Decorated in contemporary style, painted white or shades of pale grey, with solid oak doors and floors, it has been a comfortable family home “where everything works extremely well”, says O’Gallagher. Now the family are moving on and 4 Traverslea Close, Glenageary Road Lower, Glenageary, Co Dublin, is for sale for €1.395 million through JLL, where O’Gallagher is head of residential.

The double-height entrance hall, with a 23ft high ceiling and a glazed minstrel gallery looking over it, sets the tone for the rest of the house. The drawingroom, opening through glazed doors on the left of the hall, has floor-to-ceiling and wall-to-wall glazed windows and doors at the front and back of the room. Like the family room, it has a log-effect gas fire. The house has gas-fired central heating and a B3 BER rating.

The heart of the home is the kitchen/diningroom/family room at the end of the hall: the kitchen widens out into the family room, which has a 13ft high arched ceiling with industrial steel beams. A wall of floor-to-ceiling glazed doors slide open into the small garden, effectively an outdoor room – the doors from the drawingroom also open into it. It’s very private, with the high redbrick wall of the original Traverslea House at the back, next to Glengeary Road Lower: you can just see the top of the bus stop outside. Raised flowerbeds and some built-in seating edge a small astroturf lawn.

The kitchen has pale quartz countertops, cream high gloss units and a good-sized utility room off it. There is also slightly angled playroom off the family room, originally meant to be a bedroom: concealed plumbing means that an en suite could be built in the room.

Upstairs there are three double bedrooms (the main one en suite), all with fitted wardrobes, and a smart family bathroom off a very bright landing.

There’s room to park three cars outside.

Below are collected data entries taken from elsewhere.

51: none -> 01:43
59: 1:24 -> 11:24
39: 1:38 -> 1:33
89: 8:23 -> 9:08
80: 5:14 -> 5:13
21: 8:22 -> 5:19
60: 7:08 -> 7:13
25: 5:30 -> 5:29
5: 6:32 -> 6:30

A small beehive hut-shaped structure in the green space shared by the three modern houses turns out to be a listed bomb shelter with a small entrance where the children of the houses play, says O’Gallagher. 4 Traverslea Close has an annual management charge of €2,000.

The refurbished gate lodge – number 1 Traverslea Close – sold for €1.023 million in 2014 and the refurbished Traverslea House for €2.35 million in 2016. The handsome redbrick was built in the late 19th century for Ivy Hone, a sister of artist Nathaniel Hone. Traverslea Woods, a development of apartments built like Traverslea Close in the grounds of the original house by O’Malley Construction, is towards the back of the site behind electronic gates.